Jetzt hörten wir Schamyl’s Stimme, der im Nebenzimmer geruht hatte. Er rief Chadshio. Mein Freund stand auf, verabschiedete sich und eilte zu seinem Schamyl.

Am folgenden Morgen stand die Drehorgel schon in meinem Zimmer. Obgleich ich gegen Chadshio’s Versicherungen gar keinen Zweifel hegte, so gestehe ich offen, daß ich die Wirkung der Musik auf Schamyl keineswegs mit Gleichgültigkeit erwartete. Mustapha, dessen Bestimmung auf Erden, nach Schamyl’s Versicherung, der Gebrauch seiner Stimme war, fing endlich an, seine Stärke auch in der Instrumentalmusik zu versuchen. Es zeigte sich, daß er hierin ungleich stärker war; bei den ersten Tönen, welche er dem Instrumente entlockte, öffnete sich die Thür, und Schamyl trat mit freudestrahlendem Gesicht in’s Zimmer. Er setzte sich neben mich auf das Sopha und lauschte fast eine halbe Stunde lang den Tönen mit der größten Aufmerksamkeit, fast unbeweglich, und warf nur zuweilen einen Blick auf Mustapha, wie der Künstler, der auf seine Lieblingsschöpfung blickt. Dann stand er auf, näherte sich dem Instrumente und untersuchte es in allen seinen Einzelnheiten, weshalb auch die ganze äußere Bedeckung weggenommen werden mußte. Nachdem er seine Neugierde befriedigt hatte, erklärte er, daß ihm in seinen Bergen nie etwas Aehnliches vor Augen gekommen sei. Ich benutzte dies, um ihn zu fragen, warum er dort die Musik verboten hätte.
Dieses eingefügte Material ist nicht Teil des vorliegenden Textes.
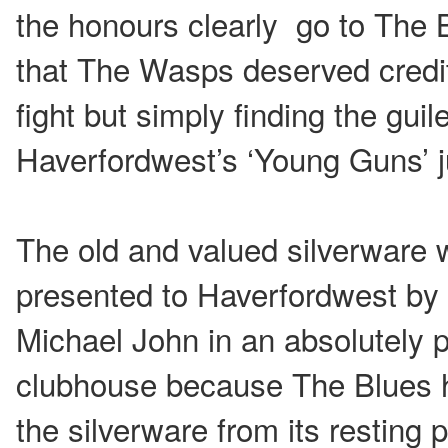
the honours clearly go to The B
that The Wasps deserved credit
fight but simply finding the gui
Haverfordwest’s ‘Young Guns’ j
The old and valued silverware 
presented to Haverfordwest by
Michael John in an absolutely
clubhouse because The Blues ha
the silverware from its resting p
„Vermuthlich steht auch davon in Deinen Büchern?“ setzte ich hinzu.

„Ja,“ antwortete er, „auch davon steht in unseren Büchern, aber ich meine, die Musik ist dem menschlichen Ohre so süß, daß auch der eifrigste Muselmann, dem es leicht wird, alle Vorschriften des Propheten zu erfüllen, nicht im Stande ist, der Musik zu widerstehen; deshalb verbot ich die Musik, aus Furcht, meine Krieger möchten die Schlachtmusik, die ihnen während des Kampfes in die Ohren tönte, gegen eine andere Musik bei unseren Frauen vertauschen.“

Nach der Besichtigung der Orgel befahl Schamyl dem Mustapha, weiter zu spielen.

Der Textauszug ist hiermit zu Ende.